As such, it was the final opportunity for the Chancellor to set tax policies that will steer the Conservatives towards the general election. With the Conservatives trailing Labour by around 20 percentage points, the Chancellor was under pressure to announce voter-pleasing tax cuts but as the phrase goes, ‘what the right hand giveth, the left hand taketh away’.
The right hand giveth…
As has been the pattern for many years, most announcements had already been leaked or rumoured in the days and weeks preceding the Budget. It was therefore no surprise when it was announced that National Insurance will be cut by a further 2%, down from 10% to 8%. This cut will mean someone on the average salary of £35,000 p/a will save up to £450 a year, adding up to £900 when combined with last year’s reduction.
This cut reduces the personal tax burden for employees, but this positive impact doesn’t extend to pensioners who don’t pay National Insurance.

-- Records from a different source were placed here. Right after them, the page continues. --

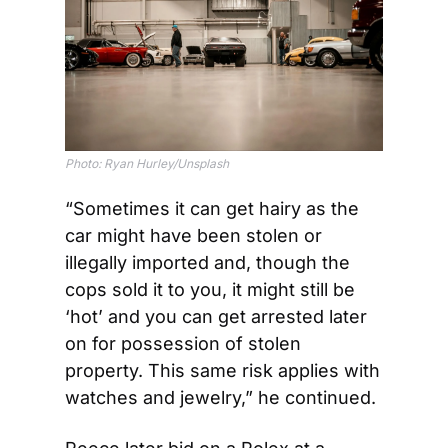
Photo: Ryan Hurley/Unsplash
“Sometimes it can get hairy as the 
car might have been stolen or 
illegally imported and, though the 
cops sold it to you, it might still be 
‘hot’ and you can get arrested later 
on for possession of stolen 
property. This same risk applies with 
watches and jewelry,” he continued.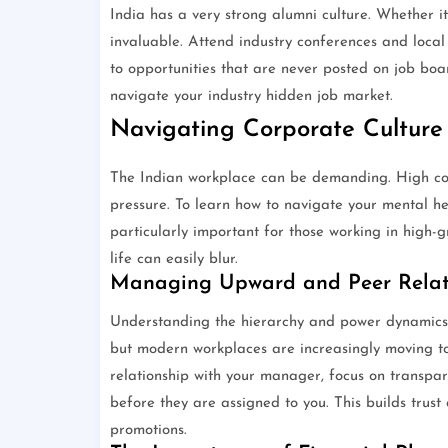
India has a very strong alumni culture. Whether it
invaluable. Attend industry conferences and local 
to opportunities that are never posted on job boa
navigate your industry hidden job market.
Navigating Corporate Culture
The Indian workplace can be demanding. High comp
pressure. To learn how to navigate your mental hea
particularly important for those working in high-
life can easily blur.
Managing Upward and Peer Relat
Understanding the hierarchy and power dynamics in
but modern workplaces are increasingly moving tow
relationship with your manager, focus on transpar
before they are assigned to you. This builds trus
promotions.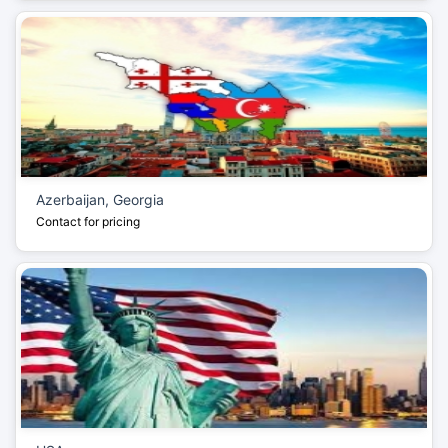
Azerbaijan, Georgia
Contact for pricing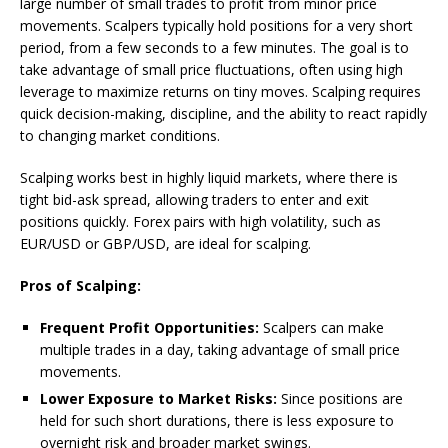
large number of small trades to profit from minor price
movements. Scalpers typically hold positions for a very short
period, from a few seconds to a few minutes. The goal is to
take advantage of small price fluctuations, often using high
leverage to maximize returns on tiny moves. Scalping requires
quick decision-making, discipline, and the ability to react rapidly
to changing market conditions.
Scalping works best in highly liquid markets, where there is
tight bid-ask spread, allowing traders to enter and exit
positions quickly. Forex pairs with high volatility, such as
EUR/USD or GBP/USD, are ideal for scalping.
Pros of Scalping:
Frequent Profit Opportunities:
Scalpers can make
multiple trades in a day, taking advantage of small price
movements.
Lower Exposure to Market Risks:
Since positions are
held for such short durations, there is less exposure to
overnight risk and broader market swings.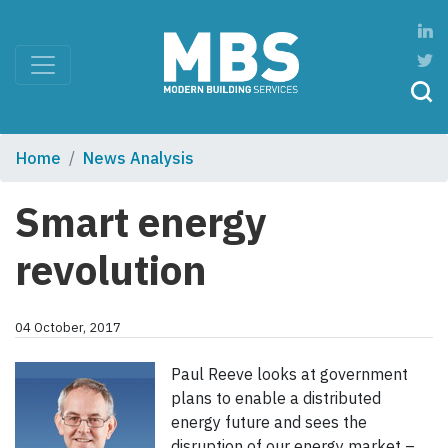
Home
News Analysis
Smart energy
revolution
04 October, 2017
Paul Reeve looks at government
plans to enable a distributed
energy future and sees the
disruption of our energy market –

The left hand taketh away…
Personal Tax Allowances and thresholds will continue to be frozen at 2021/22 levels until April 2028. One benefit of increasing the Personal Allowance would be that it could remove many pensioners from having to pay tax on their State Pension income.
However, continuing to freeze allowances and thresholds rather than raising them in line with inflation increases tax receipts, as rising wages and pensions tip ever greater numbers into the tax system or into higher rates -a ‘stealth tax’ through what is known as ‘fiscal drag’.
ISAs
In the Autumn statement, the government confirmed the freezing of the tax-free allowances for 2024/25 for the following:
- Individual Savings Account (ISAs) – £20,000
- Junior ISA – £9,000
- Lifetime ISA – £4,000 (excluding government bonus)
- Child Trust Fund – £9,000.
Jeremy Hunt has introduced the concept of a new ‘UK ISA’, which will allow an additional £5,000 ISA allowance for investment in ‘promising UK businesses’.
The new UK ISA allowance will sit alongside the £20,000 that can be invested across other ISA wrappers currently available, but it is unclear yet whether the extra £5,000 will be limited to small and mid-cap companies or all UK companies. A consultation will be published alongside the Budget later today and no doubt we’ll get further clarity in due course.